[[ RECORD EXTRACTS, beginning ]]
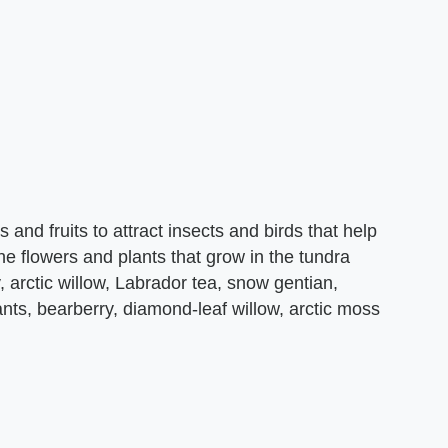
and fruits to attract insects and birds that help
he flowers and plants that grow in the tundra
, arctic willow, Labrador tea, snow gentian,
ants, bearberry, diamond-leaf willow, arctic moss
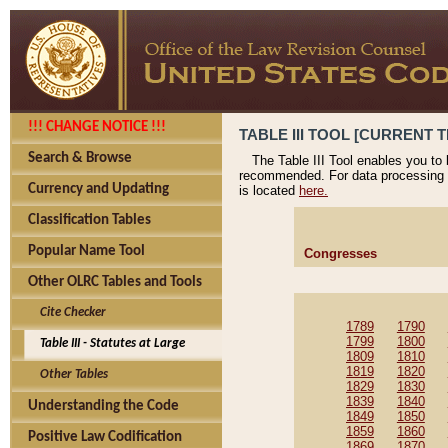
!!! CHANGE NOTICE !!!
TABLE III TOOL [CURRENT T
Search & Browse
The Table III Tool enables you to
recommended. For data processing 
Currency and Updating
is located
here.
Classification Tables
Popular Name Tool
Congresses
Other OLRC Tables and Tools
Cite Checker
1789
1790
1799
1800
Table III - Statutes at Large
1809
1810
1819
1820
Other Tables
1829
1830
1839
1840
Understanding the Code
1849
1850
1859
1860
Positive Law Codification
1869
1870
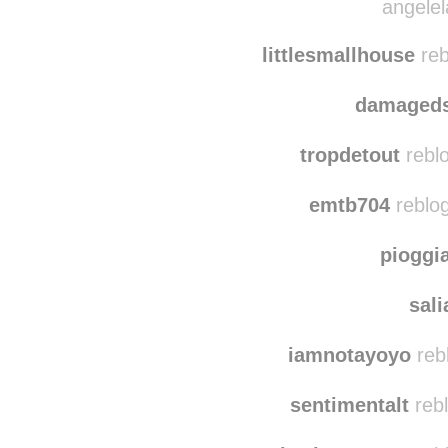
karikokari
reblo
angelel
littlesmallhouse
reb
damaged
tropdetout
reblo
emtb704
reblo
pioggi
sal
iamnotayoyo
reb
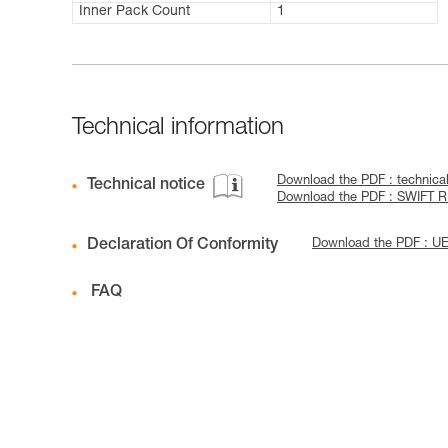
Inner Pack Count
1
Technical information
Download the PDF : techni
Technical notice
Download the PDF : SWIFT 
Declaration Of Conformity
Download the PDF : 
FAQ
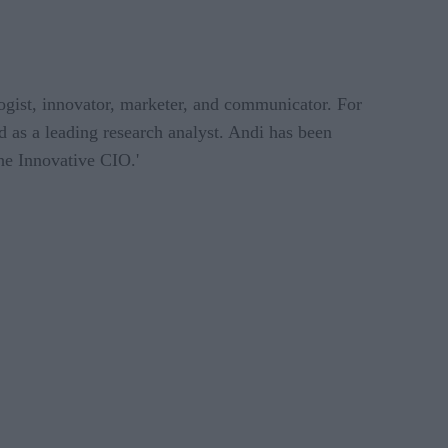
logist, innovator, marketer, and communicator. For
d as a leading research analyst. Andi has been
he Innovative CIO.'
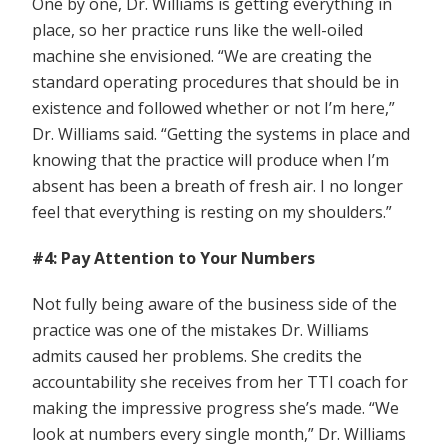
One by one, Dr. Williams is getting everything in
place, so her practice runs like the well-oiled
machine she envisioned. “We are creating the
standard operating procedures that should be in
existence and followed whether or not I’m here,”
Dr. Williams said. “Getting the systems in place and
knowing that the practice will produce when I’m
absent has been a breath of fresh air. I no longer
feel that everything is resting on my shoulders.”
#4: Pay Attention to Your Numbers
Not fully being aware of the business side of the
practice was one of the mistakes Dr. Williams
admits caused her problems. She credits the
accountability she receives from her TTI coach for
making the impressive progress she’s made. “We
look at numbers every single month,” Dr. Williams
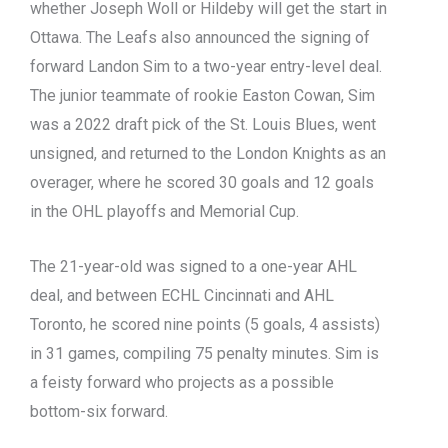
whether Joseph Woll or Hildeby will get the start in
Ottawa. The Leafs also announced the signing of
forward Landon Sim to a two-year entry-level deal.
The junior teammate of rookie Easton Cowan, Sim
was a 2022 draft pick of the St. Louis Blues, went
unsigned, and returned to the London Knights as an
overager, where he scored 30 goals and 12 goals
in the OHL playoffs and Memorial Cup.
The 21-year-old was signed to a one-year AHL
deal, and between ECHL Cincinnati and AHL
Toronto, he scored nine points (5 goals, 4 assists)
in 31 games, compiling 75 penalty minutes. Sim is
a feisty forward who projects as a possible
bottom-six forward.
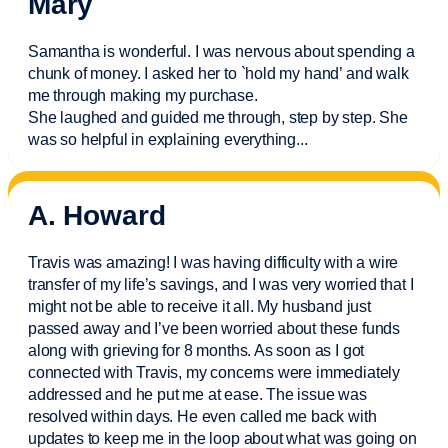
Mary
Samantha is wonderful. I was nervous about spending a
chunk of money. I asked her to `hold my hand’ and walk
me through making my purchase.
She laughed and guided me through, step by step. She
was so helpful in explaining everything.
..
A. Howard
Travis was amazing! I was having difficulty with a wire
transfer of my life’s savings, and I was very worried that I
might not be able to receive it all. My husband just
passed away and
I’ve
been worried about these funds
along with grieving for 8 months. As soon as I got
connected with Travis, my concerns were
immediately
addressed and he put me at ease. The issue was
resolved within days. He even called me back with
updates to keep me in the loop about what was going on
[[ RECORD EXTRACTS, end ]]
EXERCISE GOAL. Your answer must be an exact copy of the data above, minus its pictures.

SOLUTION FOR THIS EXERCISE.
and fruits to attract insects and birds that help
he flowers and plants that grow in the tundra
, arctic willow, Labrador tea, snow gentian,
ants, bearberry, diamond-leaf willow, arctic moss
!!! CHANGE NOTICE !!!
TABLE III TOOL [CURRENT T
Search & Browse
The Table III Tool enables you to
recommended. For data processing 
Currency and Updating
is located
here.
Classification Tables
Popular Name Tool
Congresses
Other OLRC Tables and Tools
Cite Checker
1789
1790
1799
1800
Table III - Statutes at Large
1809
1810
1819
1820
Other Tables
1829
1830
1839
1840
Understanding the Code
1849
1850
1859
1860
Positive Law Codification
1869
1870
karikokari
reblo
angelel
littlesmallhouse
reb
damaged
tropdetout
reblo
emtb704
reblo
pioggi
sal
iamnotayoyo
reb
Inner Pack Count
1
Technical information
Download the PDF : techni
Technical notice
Download the PDF : SWIFT 
Declaration Of Conformity
Download the PDF : 
FAQ
logist, innovator, marketer, and communicator. For
d as a leading research analyst. Andi has been
he Innovative CIO.'
One by one, Dr. Williams is getting everything in
place, so her practice runs like the well-oiled
machine she envisioned. “We are creating the
standard operating procedures that should be in
existence and followed whether or not I’m here,”
Dr. Williams said. “Getting the systems in place and
knowing that the practice will produce when I’m
absent has been a breath of fresh air. I no longer
feel that everything is resting on my shoulders.”
#4: Pay Attention to Your Numbers
Not fully being aware of the business side of the
practice was one of the mistakes Dr. Williams
admits caused her problems. She credits the
accountability she receives from her TTI coach for
making the impressive progress she’s made. “We
look at numbers every single month,” Dr. Williams
whether Joseph Woll or Hildeby will get the start in
Ottawa. The Leafs also announced the signing of
forward Landon Sim to a two-year entry-level deal.
The junior teammate of rookie Easton Cowan, Sim
was a 2022 draft pick of the St. Louis Blues, went
unsigned, and returned to the London Knights as an
overager, where he scored 30 goals and 12 goals
in the OHL playoffs and Memorial Cup.
The 21-year-old was signed to a one-year AHL
deal, and between ECHL Cincinnati and AHL
Toronto, he scored nine points (5 goals, 4 assists)
in 31 games, compiling 75 penalty minutes. Sim is
a feisty forward who projects as a possible
bottom-six forward.
Mary
Samantha is wonderful. I was nervous about spending a
chunk of money. I asked her to `hold my hand’ and walk
me through making my purchase.
She laughed and guided me through, step by step. She
was so helpful in explaining everything.
..
A. Howard
Travis was amazing! I was having difficulty with a wire
transfer of my life’s savings, and I was very worried that I
might not be able to receive it all. My husband just
passed away and
I’ve
been worried about these funds
along with grieving for 8 months. As soon as I got
connected with Travis, my concerns were
immediately
addressed and he put me at ease. The issue was
resolved within days. He even called me back with
updates to keep me in the loop about what was going on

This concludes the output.